MT MODULE IN TRAMOOC PROJECT
The TraMOOC MT Server provides the following functionality:
- Docker files that facilitate the installation of Marian and all requirements, the download and configuration of the TraMOOC translation models, and the launch of a server that serves translations via HTTP.
- an API that receives and serves requests over HTTP in the XML format.
- language-specific pre- and postprocessing, including tokenization, truecasing, and subword segmentation.
- support for segment-level override patterns for text that should not be translated (such as URLs or programming language source code).
- support for a TMX translation memory.
maintainer: Roman Grundkiewicz rgrundki@staffmail.ed.ac.uk
version: 3
on Ubuntu 16.04, the server can be installed natively.
-
install required Ubuntu packages (see Dockerfile for list)
- if you don't use docker, you might install CUDA and CUDNN manually; choose version compatible with the Docker file, i.e. CUDA 8.0 and CUDNN-dev 5.1.10, which is downloadable from here
-
install required python packages with pip:
pip install -r requirements.txt --user
-
install MarianNMT:
make marian
on other Linux systems, the server can be deployed via a Docker container.
- install Docker: https://docs.docker.com/engine/installation/
- install nvidia-docker: https://github.com/NVIDIA/nvidia-docker/wiki
- execute
make build
If you want to download model, do:
make models
you can run the local server as follows (for English-German):
./docker-entrypoint.py en-de
you can run the server in a docker container as follows:
nvidia-docker run --rm -p 8080:8080 -v model:/model tramooc/mt_server en-de
a single server can also support multiple languages:
nvidia-docker run --rm -p 8080:8080 -v model:/model tramooc/mt_server en-de en-ru
you can also specify GPU devices which should be used by the server for each language pair; for example, to use GPU with ID 0 and 1 for en-de, and only GPU 1 for en-ru, you should type:
nvidia-docker run --rm -p 8080:8080 -v model:/model tramooc/mt_server en-de:0,1 en-ru:1
If you want to run more than one instance of the server, specify ports for subprocessors:
nvidia-docker run --rm -p 8080:8080 -v model:/model tramooc/mt_server en-de --subproc-port 60000
See ./docker-entrypoint.py --help
for other options, which can be also passed
to nvidia-docker
(at the end of the command line options).
A simple sample client is provided by sample-client.py
. sample-client-2.py
allows the translation of text passed via standard input.
The code in this repository is released under the FreeBSD License.
By default, the tool downloads and uses pre-trained models for 11 language pairs (see below).

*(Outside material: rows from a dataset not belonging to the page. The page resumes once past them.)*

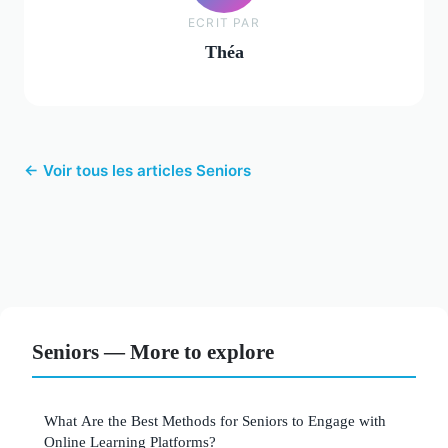
ECRIT PAR
Théa
← Voir tous les articles Seniors
Seniors — More to explore
What Are the Best Methods for Seniors to Engage with
Online Learning Platforms?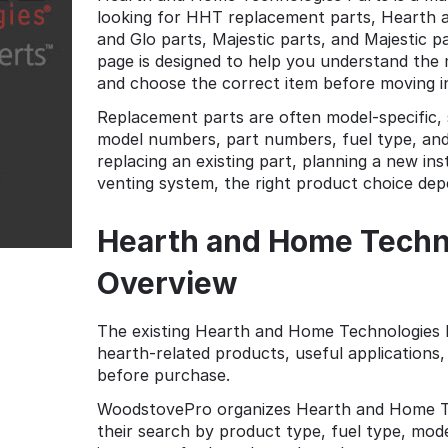
looking for HHT replacement parts, Hearth a
and Glo parts, Majestic parts, and Majestic 
page is designed to help you understand th
and choose the correct item before moving in
Replacement parts are often model-specific, 
model numbers, part numbers, fuel type, and
replacing an existing part, planning a new inst
venting system, the right product choice de
Hearth and Home Techno
Overview
The existing Hearth and Home Technologies P
hearth-related products, useful application
before purchase.
WoodstovePro organizes Hearth and Home Te
their search by product type, fuel type, model 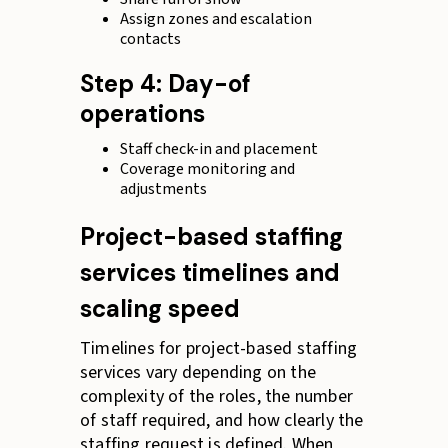
Assign zones and escalation
contacts
Step 4: Day-of
operations
Staff check-in and placement
Coverage monitoring and
adjustments
Project-based staffing
services timelines and
scaling speed
Timelines for project-based staffing
services vary depending on the
complexity of the roles, the number
of staff required, and how clearly the
staffing request is defined. When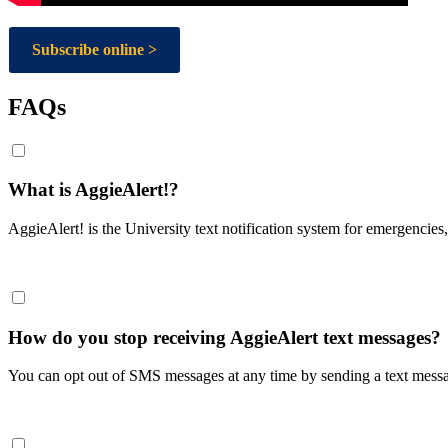
Subscribe online >
FAQs
What is AggieAlert!?
AggieAlert! is the University text notification system for emergencies,
How do you stop receiving AggieAlert text messages?
You can opt out of SMS messages at any time by sending a text mess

These models are released for research purposes only.
- en-bg (English-Bulgarian)
- en-cs (English-Czech)
- en-de (English-German)
- en-el (English-Greek)
- en-hr (English-Croatian)
- en-it (English-Italian)
- en-nl (English-Dutch)
- en-pl (English-Polish)
- en-pt (English-Portuguese)
- en-ru (English-Russian)
- en-zh (English-Chinese)
This project has received funding from the European Union’s Horizon 2020 research and innovation programme under grant agreement 644333 (TraMOOC).